Decision Date20 March 1963
Citation29 Cal.Rptr. 489,214 Cal.App.2d 234
PartiesGeorge E. DANIELSON, Walter M. Campbell and Thomas T. Johnson, Cross-Complainants and Cross-Defendants in Certain Pleadings and Appellants, v. Shirley L. STOKES et al., Cross-Complainants and Cross-Defendants in Certain Pleadings and Respondents. Civ. 26485.
CourtCalifornia Court of Appeals Court of Appeals

George E. Danielson, Walter M. Campbell and Thomas T. Johnson, Los Angeles, in pro. per. for appellants.

Anderson, McPharlin & Conners, Los Angeles, for respondents.

KINGSLEY, Justice.

George E. Danielson, Walter M. Campbell and Thomas T. Johnson (appellants) were awarded a summary judgment on their claim for attorneys' fees arising out of their representation of Jack G. Fisher. Appellants object on appeal to the decision made by the trial court as to the source of payment of their claim. Respondents are various other claimants of proceeds of the policy of life insurance which is the subject of the main action.

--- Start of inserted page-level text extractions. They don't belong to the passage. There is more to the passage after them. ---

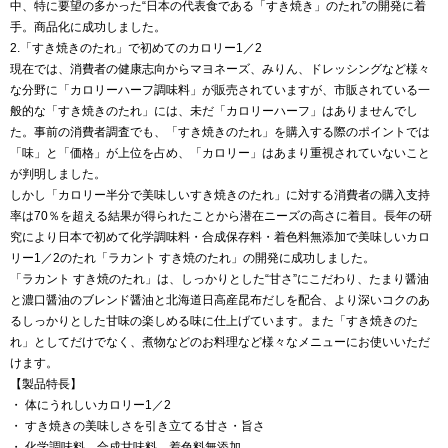
中、特に要望の多かった“日本の代表食である「すき焼き」のたれ”の開発に着
手。商品化に成功しました。
2.「すき焼きのたれ」で初めてのカロリー1／2
現在では、消費者の健康志向からマヨネーズ、みりん、ドレッシングなど様々
な分野に「カロリーハーフ調味料」が販売されていますが、市販されている一
般的な「すき焼きのたれ」には、未だ「カロリーハーフ」はありませんでし
た。事前の消費者調査でも、「すき焼きのたれ」を購入する際のポイントでは
「味」と「価格」が上位を占め、「カロリー」はあまり重視されていないこと
が判明しました。
しかし「カロリー半分で美味しいすき焼きのたれ」に対する消費者の購入支持
率は70％を超える結果が得られたことから潜在ニーズの高さに着目。長年の研
究により日本で初めて化学調味料・合成保存料・着色料無添加で美味しいカロ
リー1／2のたれ「ラカント すき焼のたれ」の開発に成功しました。
「ラカント すき焼のたれ」は、しっかりとした“甘さ”にこだわり、たまり醤油
と濃口醤油のブレンド醤油と北海道日高産昆布だしを配合、より深いコクのあ
るしっかりとした甘味の楽しめる味に仕上げています。また「すき焼きのた
れ」としてだけでなく、煮物などのお料理など様々なメニューにお使いいただ
けます。
【製品特長】
・ 体にうれしいカロリー1／2
・ すき焼きの美味しさを引き立てる甘さ・旨さ
・ 化学調味料、合成甘味料、着色料無添加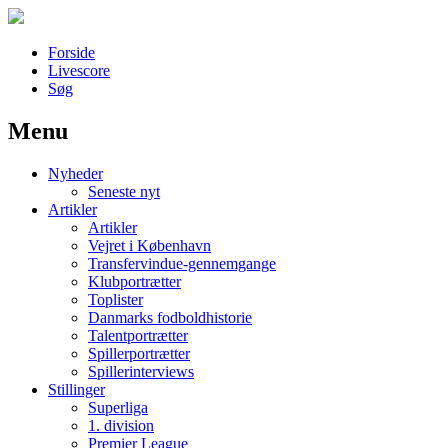
Forside
Livescore
Søg
Menu
Наши партнеры
Nyheder
лучшие займы
Seneste nyt
Artikler
Artikler
Vejret i København
Transfervindue-gennemgange
Klubportrætter
Toplister
Danmarks fodboldhistorie
Talentportrætter
Spillerportrætter
Spillerinterviews
Stillinger
Superliga
1. division
Premier League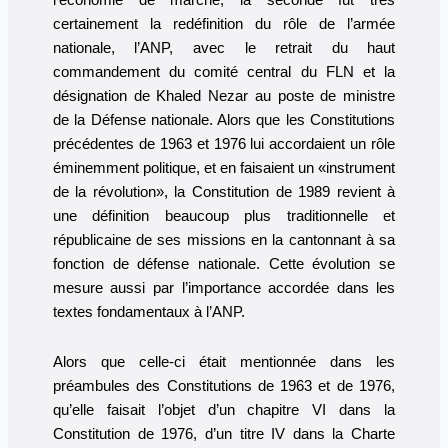
l’économie de marché, la seconde fut très
certainement la redéfinition du rôle de l’armée
nationale, l’ANP, avec le retrait du haut
commandement du comité central du FLN et la
désignation de Khaled Nezar au poste de ministre
de la Défense nationale. Alors que les Constitutions
précédentes de 1963 et 1976 lui accordaient un rôle
éminemment politique, et en faisaient un «instrument
de la révolution», la Constitution de 1989 revient à
une définition beaucoup plus traditionnelle et
républicaine de ses missions en la cantonnant à sa
fonction de défense nationale. Cette évolution se
mesure aussi par l’importance accordée dans les
textes fondamentaux à l’ANP.
Alors que celle-ci était mentionnée dans les
préambules des Constitutions de 1963 et de 1976,
qu’elle faisait l’objet d’un chapitre VI dans la
Constitution de 1976, d’un titre IV dans la Charte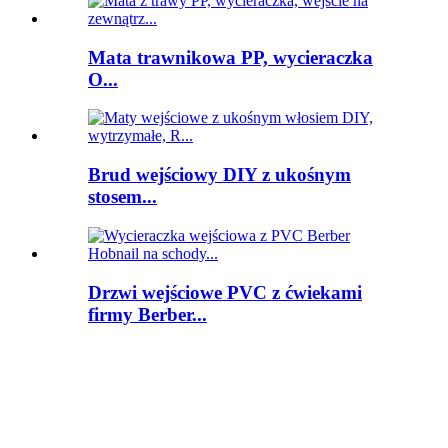
Mata trawnikowa PP, wycieraczka
O...
Brud wejściowy DIY z ukośnym
stosem...
Drzwi wejściowe PVC z ćwiekami
firmy Berber...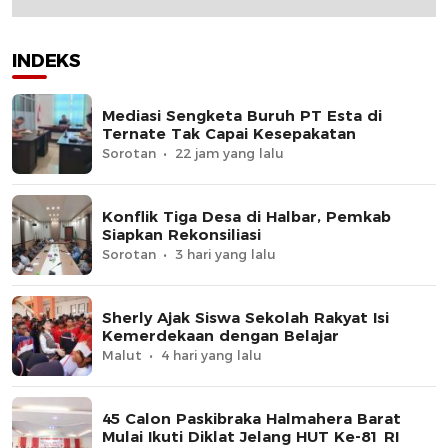
INDEKS
Mediasi Sengketa Buruh PT Esta di
Ternate Tak Capai Kesepakatan
Sorotan
22 jam yang lalu
Konflik Tiga Desa di Halbar, Pemkab
Siapkan Rekonsiliasi
Sorotan
3 hari yang lalu
Sherly Ajak Siswa Sekolah Rakyat Isi
Kemerdekaan dengan Belajar
Malut
4 hari yang lalu
45 Calon Paskibraka Halmahera Barat
Mulai Ikuti Diklat Jelang HUT Ke-81 RI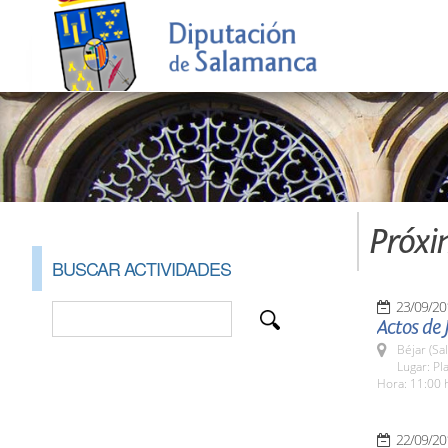
Próxi
BUSCAR ACTIVIDADES
23/09/20
Actos de 
Béjar (Sa
Lugar: Pl
Hora: 11:00 
22/09/20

In October 1958 Jack G. Fisher contracted to sell his interest in a construction business to Houston Fred Stokes. Stokes agreed to pay $100,000 for the business and to assume all liability and obligations under contracts then existing and to perform such contracts and to hold Fisher harmless from any liabilities then existing or thereafter incurred by Stokes in relation to the contracts. A supplemental agreement was executed by Fisher and Stokes in September 1959 for the purchase and sale of the business and in settlement of a civil action whereby Stokes agreed to pay $120,000 instead of the original $100,000.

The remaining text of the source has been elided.